Description of the task → Once the pictures are removed, restate the data below word for word.

(Dataset records begins)

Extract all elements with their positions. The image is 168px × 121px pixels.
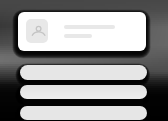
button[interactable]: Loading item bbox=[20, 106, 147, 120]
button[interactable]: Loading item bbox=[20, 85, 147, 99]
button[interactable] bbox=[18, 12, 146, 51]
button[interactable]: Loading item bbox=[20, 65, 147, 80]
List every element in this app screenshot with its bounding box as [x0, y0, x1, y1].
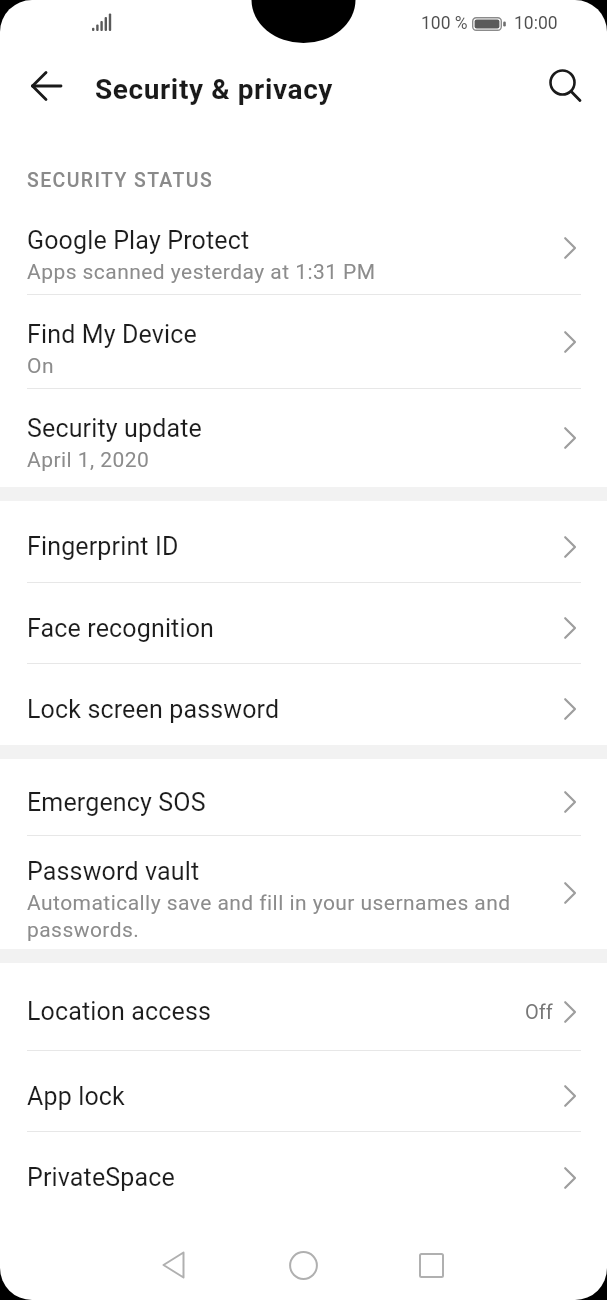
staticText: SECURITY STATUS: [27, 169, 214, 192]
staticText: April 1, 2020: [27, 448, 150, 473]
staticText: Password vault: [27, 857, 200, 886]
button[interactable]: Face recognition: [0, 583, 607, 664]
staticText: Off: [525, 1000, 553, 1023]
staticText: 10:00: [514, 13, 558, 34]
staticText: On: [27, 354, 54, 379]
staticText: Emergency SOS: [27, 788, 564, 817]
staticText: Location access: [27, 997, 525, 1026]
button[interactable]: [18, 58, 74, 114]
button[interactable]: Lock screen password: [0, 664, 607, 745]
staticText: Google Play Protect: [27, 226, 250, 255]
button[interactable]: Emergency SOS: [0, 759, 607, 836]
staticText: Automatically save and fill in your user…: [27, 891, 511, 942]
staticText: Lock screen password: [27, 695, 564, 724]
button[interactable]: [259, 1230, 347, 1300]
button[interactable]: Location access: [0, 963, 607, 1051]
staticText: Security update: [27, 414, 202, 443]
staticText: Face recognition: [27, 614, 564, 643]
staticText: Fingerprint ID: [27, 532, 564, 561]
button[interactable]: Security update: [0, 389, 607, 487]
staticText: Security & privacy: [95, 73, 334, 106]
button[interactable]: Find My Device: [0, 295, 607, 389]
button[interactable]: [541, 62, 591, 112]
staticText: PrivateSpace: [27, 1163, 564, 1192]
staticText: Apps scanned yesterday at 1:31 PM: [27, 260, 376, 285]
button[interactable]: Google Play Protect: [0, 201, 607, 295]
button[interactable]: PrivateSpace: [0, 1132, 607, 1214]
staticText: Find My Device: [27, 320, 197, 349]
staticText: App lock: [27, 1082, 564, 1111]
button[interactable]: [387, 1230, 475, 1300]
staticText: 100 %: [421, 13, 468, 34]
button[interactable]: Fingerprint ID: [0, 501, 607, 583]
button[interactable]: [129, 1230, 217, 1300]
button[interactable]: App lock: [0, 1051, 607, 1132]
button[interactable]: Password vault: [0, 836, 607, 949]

(Dataset records ends)

Solved problem →
Extract all elements with their positions. The image is 168px × 121px pixels.
button[interactable]: Loading item bbox=[20, 106, 147, 120]
button[interactable]: Loading item bbox=[20, 85, 147, 99]
button[interactable] bbox=[18, 12, 146, 51]
button[interactable]: Loading item bbox=[20, 65, 147, 80]
List every element in this app screenshot with its bounding box as [x0, y0, x1, y1].
staticText: SECURITY STATUS: [27, 169, 214, 192]
staticText: April 1, 2020: [27, 448, 150, 473]
staticText: Password vault: [27, 857, 200, 886]
button[interactable]: Face recognition: [0, 583, 607, 664]
staticText: Off: [525, 1000, 553, 1023]
staticText: 10:00: [514, 13, 558, 34]
staticText: On: [27, 354, 54, 379]
staticText: Emergency SOS: [27, 788, 564, 817]
staticText: Location access: [27, 997, 525, 1026]
button[interactable]: [18, 58, 74, 114]
button[interactable]: Lock screen password: [0, 664, 607, 745]
staticText: Google Play Protect: [27, 226, 250, 255]
button[interactable]: Emergency SOS: [0, 759, 607, 836]
staticText: Automatically save and fill in your user…: [27, 891, 511, 942]
staticText: Lock screen password: [27, 695, 564, 724]
button[interactable]: [259, 1230, 347, 1300]
button[interactable]: Location access: [0, 963, 607, 1051]
staticText: Security update: [27, 414, 202, 443]
staticText: Face recognition: [27, 614, 564, 643]
staticText: Fingerprint ID: [27, 532, 564, 561]
button[interactable]: Security update: [0, 389, 607, 487]
staticText: Security & privacy: [95, 73, 334, 106]
button[interactable]: Find My Device: [0, 295, 607, 389]
button[interactable]: [541, 62, 591, 112]
staticText: PrivateSpace: [27, 1163, 564, 1192]
staticText: Apps scanned yesterday at 1:31 PM: [27, 260, 376, 285]
button[interactable]: Google Play Protect: [0, 201, 607, 295]
button[interactable]: PrivateSpace: [0, 1132, 607, 1214]
staticText: Find My Device: [27, 320, 197, 349]
staticText: App lock: [27, 1082, 564, 1111]
button[interactable]: [387, 1230, 475, 1300]
staticText: 100 %: [421, 13, 468, 34]
button[interactable]: Fingerprint ID: [0, 501, 607, 583]
button[interactable]: [129, 1230, 217, 1300]
button[interactable]: App lock: [0, 1051, 607, 1132]
button[interactable]: Password vault: [0, 836, 607, 949]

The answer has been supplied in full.